━━ Exercise inputs ━━

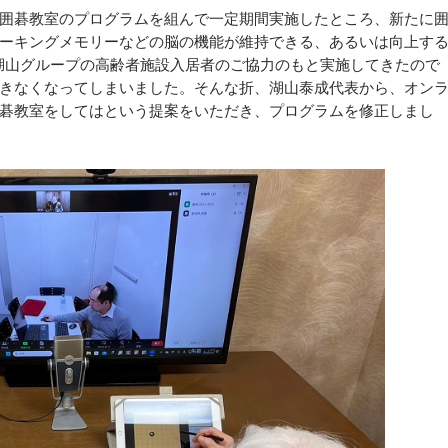
囲碁教室のプログラムを組んで一定期間実施したところ、新たに
ーキングメモリーなどの脳の機能が維持できる、あるいは向上す
、湖山グループの高齢者施設入居者のご協力のもと実施してきたので
きなくなってしまいました。そんな折、湖山泰成代表から、オン
碁教室をしてはという提案をいただき、プログラムを修正しまし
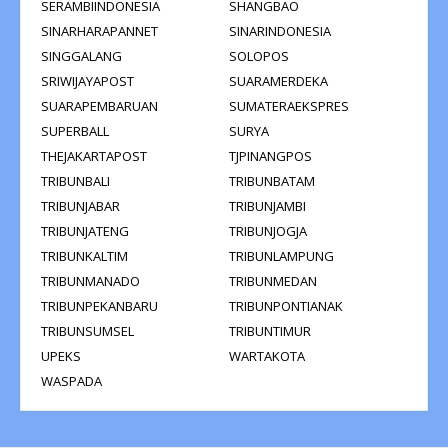
SERAMBIINDONESIA
SHANGBAO
SINARHARAPANNET
SINARINDONESIA
SINGGALANG
SOLOPOS
SRIWIJAYAPOST
SUARAMERDEKA
SUARAPEMBARUAN
SUMATERAEKSPRES
SUPERBALL
SURYA
THEJAKARTAPOST
TJPINANGPOS
TRIBUNBALI
TRIBUNBATAM
TRIBUNJABAR
TRIBUNJAMBI
TRIBUNJATENG
TRIBUNJOGJA
TRIBUNKALTIM
TRIBUNLAMPUNG
TRIBUNMANADO
TRIBUNMEDAN
TRIBUNPEKANBARU
TRIBUNPONTIANAK
TRIBUNSUMSEL
TRIBUNTIMUR
UPEKS
WARTAKOTA
WASPADA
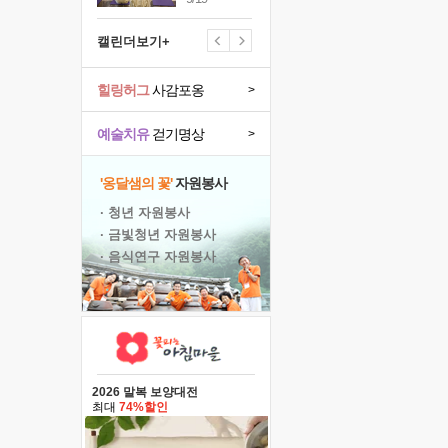
캘린더보기+
힐링허그
사감포옹
>
예술치유
걷기명상
>
'옹달샘의 꽃'
자원봉사
· 청년 자원봉사
· 금빛청년 자원봉사
· 음식연구 자원봉사
2026 말복 보양대전
최대
74%할인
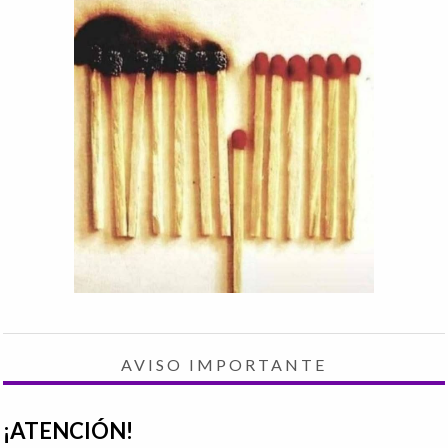
AVISO IMPORTANTE
¡ATENCIÓN!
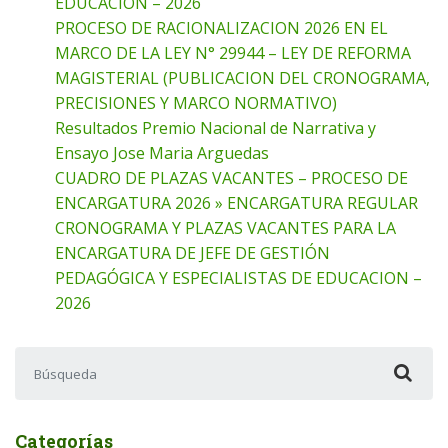
EDUCACION – 2026
PROCESO DE RACIONALIZACION 2026 EN EL
MARCO DE LA LEY N° 29944 – LEY DE REFORMA
MAGISTERIAL (PUBLICACION DEL CRONOGRAMA,
PRECISIONES Y MARCO NORMATIVO)
Resultados Premio Nacional de Narrativa y
Ensayo Jose Maria Arguedas
CUADRO DE PLAZAS VACANTES – PROCESO DE
ENCARGATURA 2026 » ENCARGATURA REGULAR
CRONOGRAMA Y PLAZAS VACANTES PARA LA
ENCARGATURA DE JEFE DE GESTIÓN
PEDAGÓGICA Y ESPECIALISTAS DE EDUCACION –
2026
Buscar:
Categorías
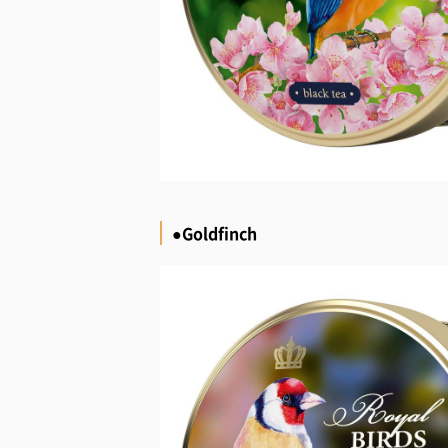
●Goldfinch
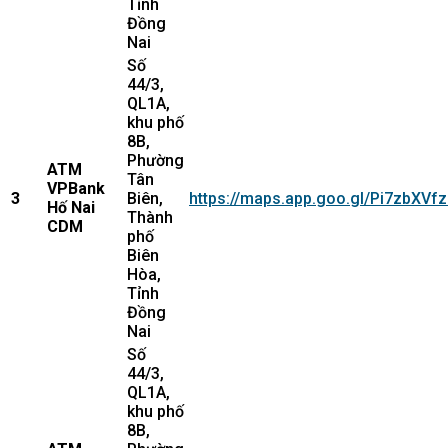
Tỉnh
Đồng
Nai
Số
44/3,
QL1A,
khu phố
8B,
Phường
ATM
Tân
VPBank
3
Biên,
https://maps.app.goo.gl/Pi7zbXV
Hố Nai
Thành
CDM
phố
Biên
Hòa,
Tỉnh
Đồng
Nai
Số
44/3,
QL1A,
khu phố
8B,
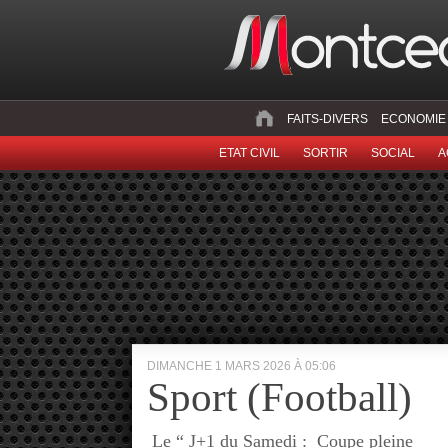
FAITS-DIVERS
ECONOMIE
ETAT CIVIL
SORTIR
SOCIAL
A
DIMANCHE 1 MARS 2026 À 05:06
Sport (Football)
Le “ J+1 du Samedi : Coupe pleine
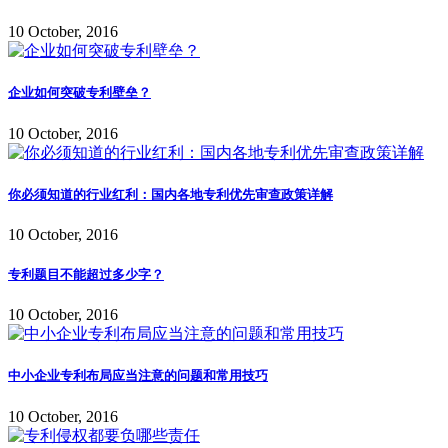
10 October, 2016
企业如何突破专利壁垒？
10 October, 2016
你必须知道的行业红利：国内各地专利优先审查政策详解
10 October, 2016
专利题目不能超过多少字？
10 October, 2016
中小企业专利布局应当注意的问题和常用技巧
10 October, 2016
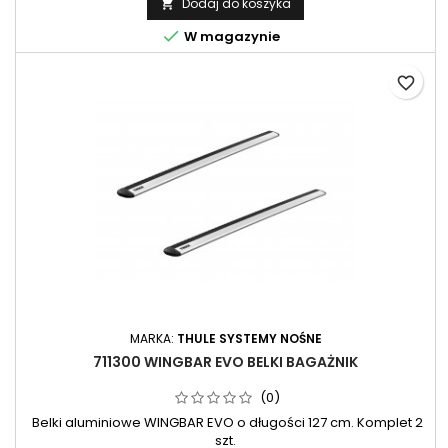
Dodaj do koszyka


W magazynie
favorite_border
MARKA:
THULE SYSTEMY NOŚNE
711300 WINGBAR EVO BELKI BAGAŻNIK
(0)
Belki aluminiowe WINGBAR EVO o długości 127 cm. Komplet 2
szt.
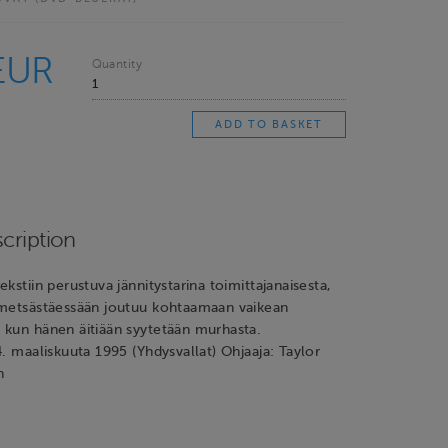
EUR
Quantity
cription
kstiin perustuva jännitystarina toimittajanaisesta,
 metsästäessään joutuu kohtaamaan vaikean
 kun hänen äitiään syytetään murhasta.
4. maaliskuuta 1995 (Yhdysvallat) Ohjaaja: Taylor
n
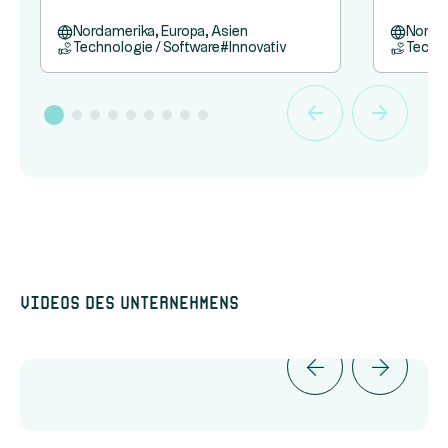
Nordamerika, Europa, Asien
Nordam
Technologie / Software
#
Innovativ
Techno
Videos des Unternehmens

━━━

Final task for the records above: print exactly the lines from the one that contains "SINARHARAPANNET" through the last line, both ends included, pictures excluded.

■ Written answer ■
SINARHARAPANNET
SINARINDONESIA
SINGGALANG
SOLOPOS
SRIWIJAYAPOST
SUARAMERDEKA
SUARAPEMBARUAN
SUMATERAEKSPRES
SUPERBALL
SURYA
THEJAKARTAPOST
TJPINANGPOS
TRIBUNBALI
TRIBUNBATAM
TRIBUNJABAR
TRIBUNJAMBI
TRIBUNJATENG
TRIBUNJOGJA
TRIBUNKALTIM
TRIBUNLAMPUNG
TRIBUNMANADO
TRIBUNMEDAN
TRIBUNPEKANBARU
TRIBUNPONTIANAK
TRIBUNSUMSEL
TRIBUNTIMUR
UPEKS
WARTAKOTA
WASPADA
캘린더보기+
힐링허그
사감포옹
>
예술치유
걷기명상
>
'옹달샘의 꽃'
자원봉사
· 청년 자원봉사
· 금빛청년 자원봉사
· 음식연구 자원봉사
2026 말복 보양대전
최대
74%할인
AVISO IMPORTANTE
¡ATENCIÓN!
EDUCACION – 2026
PROCESO DE RACIONALIZACION 2026 EN EL
MARCO DE LA LEY N° 29944 – LEY DE REFORMA
MAGISTERIAL (PUBLICACION DEL CRONOGRAMA,
PRECISIONES Y MARCO NORMATIVO)
Resultados Premio Nacional de Narrativa y
Ensayo Jose Maria Arguedas
CUADRO DE PLAZAS VACANTES – PROCESO DE
ENCARGATURA 2026 » ENCARGATURA REGULAR
CRONOGRAMA Y PLAZAS VACANTES PARA LA
ENCARGATURA DE JEFE DE GESTIÓN
PEDAGÓGICA Y ESPECIALISTAS DE EDUCACION –
2026
Buscar:
Categorías
●Goldfinch
Tỉnh
Đồng
Nai
Số
44/3,
QL1A,
khu phố
8B,
Phường
ATM
Tân
VPBank
3
Biên,
https://maps.app.goo.gl/Pi7zbXV
Hố Nai
Thành
CDM
phố
Biên
Hòa,
Tỉnh
Đồng
Nai
Số
44/3,
QL1A,
khu phố
8B,
FAITS-DIVERS
ECONOMIE
ETAT CIVIL
SORTIR
SOCIAL
A
DIMANCHE 1 MARS 2026 À 05:06
Sport (Football)
Le “ J+1 du Samedi : Coupe pleine
10 October, 2016
企业如何突破专利壁垒？
10 October, 2016
你必须知道的行业红利：国内各地专利优先审查政策详解
10 October, 2016
专利题目不能超过多少字？
10 October, 2016
中小企业专利布局应当注意的问题和常用技巧
10 October, 2016
Dodaj do koszyka


W magazynie
favorite_border
MARKA:
THULE SYSTEMY NOŚNE
711300 WINGBAR EVO BELKI BAGAŻNIK
(0)
Belki aluminiowe WINGBAR EVO o długości 127 cm. Komplet 2
szt.
EUR
Quantity
cription
kstiin perustuva jännitystarina toimittajanaisesta,
 metsästäessään joutuu kohtaamaan vaikean
 kun hänen äitiään syytetään murhasta.
4. maaliskuuta 1995 (Yhdysvallat) Ohjaaja: Taylor
n
Nordamerika, Europa, Asien
Nordam
Technologie / Software
#
Innovativ
Techno
Videos des Unternehmens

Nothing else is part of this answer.